The increase in rural hospital closures has strained access to inpatient care in rural communities. It is important to understand the association between hospital system affiliation and access to care in these communities to inform policy on this issue.
To examine the association between affiliation and rural hospital closure.
This cohort study used survival models with a time-dependent variable for affiliation vs independent status to assess risk of closure among a national cohort of US rural hospitals from January 2007 through December 2019. Data analysis was conducted from March to October 2021. Hospital affiliations were identified from the American Hospital Association Annual Survey and Irving Levin Associates and closures from the University of North Carolina Sheps Center (Chapel Hill). Additional covariates came from the Healthcare Cost and Utilization Project State Inpatient Databases and other national sources.
Affiliation with another hospital or multihospital health system.
Closure was the main outcome. The models included hospital, market, and utilization characteristics and were stratified by financial distress in 2007.
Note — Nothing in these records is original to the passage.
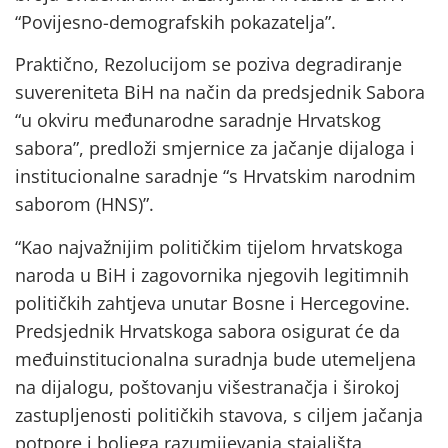
“Povijesno-demografskih pokazatelja”.
Praktično, Rezolucijom se poziva degradiranje
suvereniteta BiH na način da predsjednik Sabora
“u okviru međunarodne saradnje Hrvatskog
sabora”, predloži smjernice za jačanje dijaloga i
institucionalne saradnje “s Hrvatskim narodnim
saborom (HNS)”.
“Kao najvažnijim političkim tijelom hrvatskoga
naroda u BiH i zagovornika njegovih legitimnih
političkih zahtjeva unutar Bosne i Hercegovine.
Predsjednik Hrvatskoga sabora osigurat će da
međuinstitucionalna suradnja bude utemeljena
na dijalogu, poštovanju višestranačja i širokoj
zastupljenosti političkih stavova, s ciljem jačanja
potpore i boljega razumijevanja stajališta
Among 2237 rural hospitals operating in 2007, 140 (6.3%) had closed by 2019. The proportion of rural hospitals that were independent decreased from 68.9% in 2007 to 47.0% in 2019; the proportion that were affiliated increased from 31.1% to 46.7%. Among financially distressed hospitals in 2007, affiliation was associated with lower risk of closure compared with being independent (adjusted hazard ratio [aHR], 0.49; 95% CI, 0.26-0.92). Conversely, among hospitals that were financially stable in 2007, affiliation was associated with higher risk of closure compared with being independent (aHR, 2.36; 95% CI, 1.20-4.62). For-profit ownership was also strongly associated with closure for hospitals that were financially stable in 2007 (aHR, 4.08; 95% CI, 1.86-8.97).
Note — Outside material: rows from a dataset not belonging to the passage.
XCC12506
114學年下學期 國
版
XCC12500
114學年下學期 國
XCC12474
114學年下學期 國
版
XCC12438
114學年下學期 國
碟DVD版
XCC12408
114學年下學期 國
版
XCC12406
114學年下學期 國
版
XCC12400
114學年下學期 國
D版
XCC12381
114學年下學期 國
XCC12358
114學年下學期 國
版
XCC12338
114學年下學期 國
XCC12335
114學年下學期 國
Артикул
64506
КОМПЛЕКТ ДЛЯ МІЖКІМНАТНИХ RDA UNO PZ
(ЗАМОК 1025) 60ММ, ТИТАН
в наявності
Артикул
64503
The results of this cohort study suggest that affiliations may be associated with lower risk of closure for some rural hospitals in financial distress. However, among initially financially stable hospitals, an increased risk of closure for hospitals associated with affiliation and proprietary ownership raises concerns about the association of affiliation with closures in some circumstances. Policy interventions to stabilize inpatient care in rural areas should account for these findings.
农村医院的关闭增加了农村社区获得住院治疗的难度。了解这些社区中医院系统隶属关系与获得护理之间的关联对于制定该问题的政策很重要。
研究隶属关系与农村医院关闭之间的关联。
设计、地点和参与者:本队列研究使用生存模型,其中从属关系是一个时间依赖性变量,用于评估 2007 年 1 月至 2019 年 12 月期间美国农村医院全国队列的关闭风险。数据分析于 2021 年 3 月至 10 月进行。从属关系是从美国医院协会年度调查和 Irving Levin Associates 中确定的,关闭是从北卡罗来纳大学 Sheps 中心(教堂山)确定的。其他协变量来自医疗保健成本和利用项目州住院数据库和其他国家来源。
与另一家医院或多医院医疗系统的从属关系。
关闭是主要结果。该模型包括医院、市场和利用特征,并按 2007 年的财务困境进行分层。
在 2007 年运营的 2237 家农村医院中,有 140 家(6.3%)在 2019 年关闭。2007 年独立经营的农村医院比例从 68.9%下降到 2019 年的 47.0%;2007 年隶属关系的比例从 31.1%上升到 46.7%。在 2007 年财务困难的医院中,与独立经营相比,隶属关系与较低的关闭风险相关(调整后的危险比[ aHR],0.49;95%CI,0.26-0.92)。相反,在 2007 年财务状况稳定的医院中,隶属关系与较高的关闭风险相关(aHR,2.36;95%CI,1.20-4.62)。对于 2007 年财务状况稳定的营利性医院来说,所有权也与关闭密切相关(aHR,4.08;95%CI,1.86-8.97)。
本队列研究的结果表明,对于一些处于财务困境的农村医院,隶属关系可能与较低的关闭风险相关。然而,在最初财务状况稳定的医院中,与隶属关系相关的医院的关闭风险增加,这引发了对某些情况下隶属关系与关闭之间关联的担忧。稳定农村地区住院服务的政策干预措施应考虑到这些发现。